#### Information given

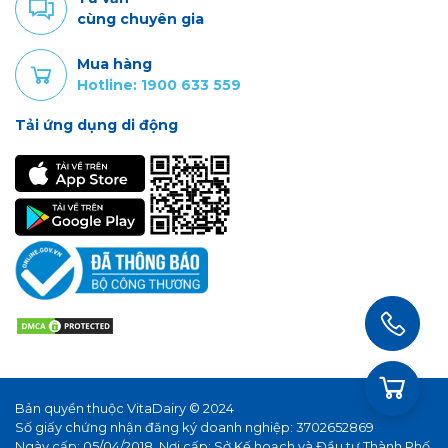
cùng chuyên gia
Mua hàng
Hotline: 1900 633 559
Tải ứng dụng di động
Bản quyền thuộc VitaDairy © 2024
Số giấy chứng nhận đăng ký doanh nghiệp: 3702652869
Ngày cấp: 05/04/2018. Nơi cấp: Sở Kế hoạch và Đầu tư Thành Phố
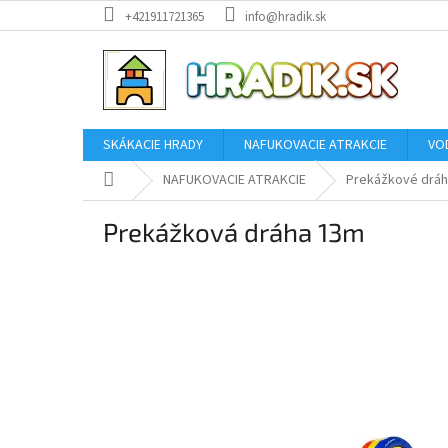
Prejsť
+421911721365
info@hradik.sk
na
obsah
SKÁKACIE HRADY
NAFUKOVACIE ATRAKCIE
VO
Domov
NAFUKOVACIE ATRAKCIE
Prekážkové drá
Prekážková dráha 13m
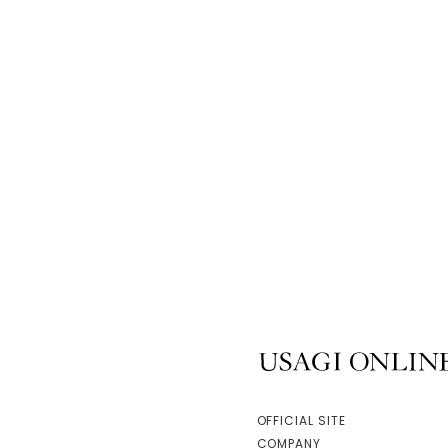
USAGI ONLINE
OFFICIAL SITE
COMPANY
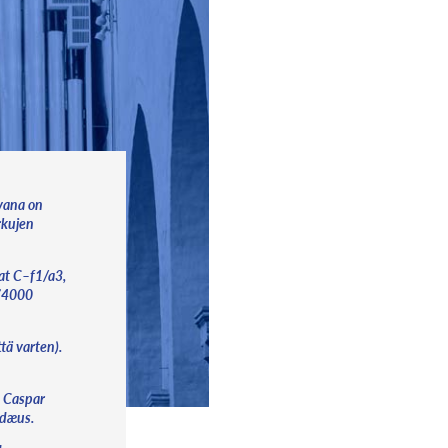
uvana on
rkujen
lat C–f1/a3,
 (4000
tä varten).
, Caspar
ldæus.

########

:: Assigned task ::
Your task is to output the material word for word while leaving out every image.

:: Output for this exercise ::
cùng chuyên gia
Mua hàng
Hotline: 1900 633 559
Tải ứng dụng di động
Bản quyền thuộc VitaDairy © 2024
Số giấy chứng nhận đăng ký doanh nghiệp: 3702652869
Ngày cấp: 05/04/2018. Nơi cấp: Sở Kế hoạch và Đầu tư Thành Phố
Prejsť
+421911721365
info@hradik.sk
na
obsah
SKÁKACIE HRADY
NAFUKOVACIE ATRAKCIE
VO
Domov
NAFUKOVACIE ATRAKCIE
Prekážkové drá
Prekážková dráha 13m
USAGI ONLINE
OFFICIAL SITE
COMPANY
uvana on
rkujen
lat C–f1/a3,
 (4000
tä varten).
, Caspar
ldæus.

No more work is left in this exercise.